◆ What you need to do: A word-for-word transcription of the data below is required.

◆ Information:
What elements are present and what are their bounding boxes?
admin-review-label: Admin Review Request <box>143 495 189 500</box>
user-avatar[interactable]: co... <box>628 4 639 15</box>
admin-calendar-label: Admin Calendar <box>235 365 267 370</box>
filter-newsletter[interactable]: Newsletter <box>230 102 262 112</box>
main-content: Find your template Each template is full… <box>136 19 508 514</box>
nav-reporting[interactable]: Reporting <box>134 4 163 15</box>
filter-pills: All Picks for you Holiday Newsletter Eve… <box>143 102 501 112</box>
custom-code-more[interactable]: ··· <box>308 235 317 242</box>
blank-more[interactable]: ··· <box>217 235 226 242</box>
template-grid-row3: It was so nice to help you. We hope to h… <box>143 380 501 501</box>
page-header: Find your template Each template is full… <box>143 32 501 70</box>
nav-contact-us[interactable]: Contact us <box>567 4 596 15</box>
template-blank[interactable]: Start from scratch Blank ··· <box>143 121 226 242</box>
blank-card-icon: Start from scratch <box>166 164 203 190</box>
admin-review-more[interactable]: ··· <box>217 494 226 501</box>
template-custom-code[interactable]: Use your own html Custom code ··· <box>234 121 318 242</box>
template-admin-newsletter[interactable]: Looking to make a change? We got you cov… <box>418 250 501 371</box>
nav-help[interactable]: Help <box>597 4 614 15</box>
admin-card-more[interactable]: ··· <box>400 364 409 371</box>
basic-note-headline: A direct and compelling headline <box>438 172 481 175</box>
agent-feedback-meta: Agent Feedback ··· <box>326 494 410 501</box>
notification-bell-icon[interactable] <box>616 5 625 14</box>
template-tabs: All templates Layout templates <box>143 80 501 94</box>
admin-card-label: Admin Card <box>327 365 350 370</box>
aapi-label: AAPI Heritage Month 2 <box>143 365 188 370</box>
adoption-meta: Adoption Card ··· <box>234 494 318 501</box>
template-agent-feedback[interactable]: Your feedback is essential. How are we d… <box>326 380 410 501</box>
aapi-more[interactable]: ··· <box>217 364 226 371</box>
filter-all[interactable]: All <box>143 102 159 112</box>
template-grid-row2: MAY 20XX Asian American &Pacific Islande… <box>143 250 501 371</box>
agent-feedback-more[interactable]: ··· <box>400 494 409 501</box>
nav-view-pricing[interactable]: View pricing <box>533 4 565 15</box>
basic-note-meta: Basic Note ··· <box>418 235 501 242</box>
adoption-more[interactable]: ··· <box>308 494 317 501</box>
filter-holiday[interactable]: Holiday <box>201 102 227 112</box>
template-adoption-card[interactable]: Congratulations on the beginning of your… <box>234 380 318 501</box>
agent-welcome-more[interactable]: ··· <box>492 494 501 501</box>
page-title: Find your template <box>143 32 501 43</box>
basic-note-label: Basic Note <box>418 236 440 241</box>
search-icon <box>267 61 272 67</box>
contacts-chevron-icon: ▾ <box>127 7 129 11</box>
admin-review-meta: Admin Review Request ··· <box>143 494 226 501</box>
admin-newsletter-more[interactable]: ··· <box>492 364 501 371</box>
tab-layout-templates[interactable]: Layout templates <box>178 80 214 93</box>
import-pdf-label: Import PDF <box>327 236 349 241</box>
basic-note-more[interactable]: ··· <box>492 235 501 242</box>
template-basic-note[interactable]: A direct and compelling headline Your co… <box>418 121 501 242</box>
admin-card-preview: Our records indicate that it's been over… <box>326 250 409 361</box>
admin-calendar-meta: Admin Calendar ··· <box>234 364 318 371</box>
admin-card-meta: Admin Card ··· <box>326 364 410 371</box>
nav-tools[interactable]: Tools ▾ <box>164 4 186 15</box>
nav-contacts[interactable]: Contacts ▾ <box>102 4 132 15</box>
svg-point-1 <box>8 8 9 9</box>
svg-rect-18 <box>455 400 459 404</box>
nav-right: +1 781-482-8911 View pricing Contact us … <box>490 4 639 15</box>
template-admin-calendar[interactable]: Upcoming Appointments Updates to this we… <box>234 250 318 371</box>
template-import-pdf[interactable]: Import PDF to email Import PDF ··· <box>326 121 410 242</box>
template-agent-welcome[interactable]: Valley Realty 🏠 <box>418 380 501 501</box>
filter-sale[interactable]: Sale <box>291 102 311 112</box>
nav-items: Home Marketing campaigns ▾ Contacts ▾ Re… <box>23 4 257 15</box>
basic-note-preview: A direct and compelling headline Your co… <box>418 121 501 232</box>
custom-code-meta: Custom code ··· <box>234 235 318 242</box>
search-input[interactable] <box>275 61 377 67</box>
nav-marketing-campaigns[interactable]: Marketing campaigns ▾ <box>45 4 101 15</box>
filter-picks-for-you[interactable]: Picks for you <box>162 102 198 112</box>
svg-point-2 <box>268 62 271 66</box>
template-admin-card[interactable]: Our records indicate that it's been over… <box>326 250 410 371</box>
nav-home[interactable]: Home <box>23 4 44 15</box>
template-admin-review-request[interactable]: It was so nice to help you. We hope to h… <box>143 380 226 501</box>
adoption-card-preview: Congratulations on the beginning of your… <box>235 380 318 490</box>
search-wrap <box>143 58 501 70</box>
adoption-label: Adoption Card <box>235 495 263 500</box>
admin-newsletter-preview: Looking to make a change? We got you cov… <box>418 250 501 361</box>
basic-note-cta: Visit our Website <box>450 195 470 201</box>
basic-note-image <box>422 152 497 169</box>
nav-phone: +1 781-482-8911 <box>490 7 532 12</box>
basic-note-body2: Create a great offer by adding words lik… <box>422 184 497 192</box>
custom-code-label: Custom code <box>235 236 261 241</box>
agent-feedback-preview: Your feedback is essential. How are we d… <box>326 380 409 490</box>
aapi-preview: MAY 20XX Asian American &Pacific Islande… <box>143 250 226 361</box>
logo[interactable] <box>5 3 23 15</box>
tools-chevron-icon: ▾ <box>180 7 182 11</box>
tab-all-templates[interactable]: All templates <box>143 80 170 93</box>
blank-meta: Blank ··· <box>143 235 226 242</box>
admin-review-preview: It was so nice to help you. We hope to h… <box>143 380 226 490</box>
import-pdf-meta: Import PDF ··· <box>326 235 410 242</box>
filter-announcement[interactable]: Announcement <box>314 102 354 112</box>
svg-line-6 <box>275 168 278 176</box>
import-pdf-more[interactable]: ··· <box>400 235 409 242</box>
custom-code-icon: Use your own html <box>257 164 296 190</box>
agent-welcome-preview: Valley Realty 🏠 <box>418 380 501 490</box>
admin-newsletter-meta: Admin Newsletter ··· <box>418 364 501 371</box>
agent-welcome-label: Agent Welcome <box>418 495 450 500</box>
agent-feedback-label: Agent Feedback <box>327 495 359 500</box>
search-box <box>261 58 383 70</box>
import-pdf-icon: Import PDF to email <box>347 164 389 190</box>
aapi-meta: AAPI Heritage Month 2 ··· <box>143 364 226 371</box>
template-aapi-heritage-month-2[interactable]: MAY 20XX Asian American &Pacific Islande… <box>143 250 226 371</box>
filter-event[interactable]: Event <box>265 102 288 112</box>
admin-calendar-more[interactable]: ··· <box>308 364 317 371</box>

◆ Exercise answer:
What elements are present and what are their bounding boxes?
admin-review-label: Admin Review Request <box>143 495 189 500</box>
user-avatar[interactable]: co... <box>628 4 639 15</box>
admin-calendar-label: Admin Calendar <box>235 365 267 370</box>
filter-newsletter[interactable]: Newsletter <box>230 102 262 112</box>
main-content: Find your template Each template is full… <box>136 19 508 514</box>
nav-reporting[interactable]: Reporting <box>134 4 163 15</box>
filter-pills: All Picks for you Holiday Newsletter Eve… <box>143 102 501 112</box>
custom-code-more[interactable]: ··· <box>308 235 317 242</box>
blank-more[interactable]: ··· <box>217 235 226 242</box>
template-grid-row3: It was so nice to help you. We hope to h… <box>143 380 501 501</box>
page-header: Find your template Each template is full… <box>143 32 501 70</box>
nav-contact-us[interactable]: Contact us <box>567 4 596 15</box>
template-blank[interactable]: Start from scratch Blank ··· <box>143 121 226 242</box>
blank-card-icon: Start from scratch <box>166 164 203 190</box>
admin-review-more[interactable]: ··· <box>217 494 226 501</box>
template-custom-code[interactable]: Use your own html Custom code ··· <box>234 121 318 242</box>
template-admin-newsletter[interactable]: Looking to make a change? We got you cov… <box>418 250 501 371</box>
nav-help[interactable]: Help <box>597 4 614 15</box>
admin-card-more[interactable]: ··· <box>400 364 409 371</box>
basic-note-headline: A direct and compelling headline <box>438 172 481 175</box>
agent-feedback-meta: Agent Feedback ··· <box>326 494 410 501</box>
notification-bell-icon[interactable] <box>616 5 625 14</box>
template-tabs: All templates Layout templates <box>143 80 501 94</box>
admin-card-label: Admin Card <box>327 365 350 370</box>
aapi-label: AAPI Heritage Month 2 <box>143 365 188 370</box>
adoption-meta: Adoption Card ··· <box>234 494 318 501</box>
template-agent-feedback[interactable]: Your feedback is essential. How are we d… <box>326 380 410 501</box>
aapi-more[interactable]: ··· <box>217 364 226 371</box>
filter-all[interactable]: All <box>143 102 159 112</box>
template-grid-row2: MAY 20XX Asian American &Pacific Islande… <box>143 250 501 371</box>
agent-feedback-more[interactable]: ··· <box>400 494 409 501</box>
nav-view-pricing[interactable]: View pricing <box>533 4 565 15</box>
basic-note-meta: Basic Note ··· <box>418 235 501 242</box>
adoption-more[interactable]: ··· <box>308 494 317 501</box>
filter-holiday[interactable]: Holiday <box>201 102 227 112</box>
template-adoption-card[interactable]: Congratulations on the beginning of your… <box>234 380 318 501</box>
agent-welcome-more[interactable]: ··· <box>492 494 501 501</box>
page-title: Find your template <box>143 32 501 43</box>
basic-note-label: Basic Note <box>418 236 440 241</box>
search-icon <box>267 61 272 67</box>
contacts-chevron-icon: ▾ <box>127 7 129 11</box>
admin-review-meta: Admin Review Request ··· <box>143 494 226 501</box>
admin-newsletter-more[interactable]: ··· <box>492 364 501 371</box>
tab-layout-templates[interactable]: Layout templates <box>178 80 214 93</box>
import-pdf-label: Import PDF <box>327 236 349 241</box>
basic-note-more[interactable]: ··· <box>492 235 501 242</box>
template-basic-note[interactable]: A direct and compelling headline Your co… <box>418 121 501 242</box>
admin-card-preview: Our records indicate that it's been over… <box>326 250 409 361</box>
admin-calendar-meta: Admin Calendar ··· <box>234 364 318 371</box>
admin-card-meta: Admin Card ··· <box>326 364 410 371</box>
nav-tools[interactable]: Tools ▾ <box>164 4 186 15</box>
nav-contacts[interactable]: Contacts ▾ <box>102 4 132 15</box>
svg-point-1 <box>8 8 9 9</box>
svg-rect-18 <box>455 400 459 404</box>
nav-right: +1 781-482-8911 View pricing Contact us … <box>490 4 639 15</box>
template-admin-calendar[interactable]: Upcoming Appointments Updates to this we… <box>234 250 318 371</box>
template-import-pdf[interactable]: Import PDF to email Import PDF ··· <box>326 121 410 242</box>
template-agent-welcome[interactable]: Valley Realty 🏠 <box>418 380 501 501</box>
filter-sale[interactable]: Sale <box>291 102 311 112</box>
nav-items: Home Marketing campaigns ▾ Contacts ▾ Re… <box>23 4 257 15</box>
basic-note-preview: A direct and compelling headline Your co… <box>418 121 501 232</box>
custom-code-meta: Custom code ··· <box>234 235 318 242</box>
search-input[interactable] <box>275 61 377 67</box>
nav-marketing-campaigns[interactable]: Marketing campaigns ▾ <box>45 4 101 15</box>
filter-picks-for-you[interactable]: Picks for you <box>162 102 198 112</box>
svg-point-2 <box>268 62 271 66</box>
template-admin-card[interactable]: Our records indicate that it's been over… <box>326 250 410 371</box>
nav-home[interactable]: Home <box>23 4 44 15</box>
template-admin-review-request[interactable]: It was so nice to help you. We hope to h… <box>143 380 226 501</box>
adoption-card-preview: Congratulations on the beginning of your… <box>235 380 318 490</box>
search-wrap <box>143 58 501 70</box>
adoption-label: Adoption Card <box>235 495 263 500</box>
admin-newsletter-preview: Looking to make a change? We got you cov… <box>418 250 501 361</box>
basic-note-cta: Visit our Website <box>450 195 470 201</box>
basic-note-image <box>422 152 497 169</box>
nav-phone: +1 781-482-8911 <box>490 7 532 12</box>
basic-note-body2: Create a great offer by adding words lik… <box>422 184 497 192</box>
custom-code-label: Custom code <box>235 236 261 241</box>
agent-feedback-preview: Your feedback is essential. How are we d… <box>326 380 409 490</box>
aapi-preview: MAY 20XX Asian American &Pacific Islande… <box>143 250 226 361</box>
logo[interactable] <box>5 3 23 15</box>
tools-chevron-icon: ▾ <box>180 7 182 11</box>
tab-all-templates[interactable]: All templates <box>143 80 170 93</box>
blank-meta: Blank ··· <box>143 235 226 242</box>
admin-review-preview: It was so nice to help you. We hope to h… <box>143 380 226 490</box>
import-pdf-meta: Import PDF ··· <box>326 235 410 242</box>
filter-announcement[interactable]: Announcement <box>314 102 354 112</box>
svg-line-6 <box>275 168 278 176</box>
import-pdf-more[interactable]: ··· <box>400 235 409 242</box>
custom-code-icon: Use your own html <box>257 164 296 190</box>
agent-welcome-preview: Valley Realty 🏠 <box>418 380 501 490</box>
admin-newsletter-meta: Admin Newsletter ··· <box>418 364 501 371</box>
agent-welcome-label: Agent Welcome <box>418 495 450 500</box>
agent-feedback-label: Agent Feedback <box>327 495 359 500</box>
search-box <box>261 58 383 70</box>
import-pdf-icon: Import PDF to email <box>347 164 389 190</box>
aapi-meta: AAPI Heritage Month 2 ··· <box>143 364 226 371</box>
template-aapi-heritage-month-2[interactable]: MAY 20XX Asian American &Pacific Islande… <box>143 250 226 371</box>
filter-event[interactable]: Event <box>265 102 288 112</box>
admin-calendar-more[interactable]: ··· <box>308 364 317 371</box>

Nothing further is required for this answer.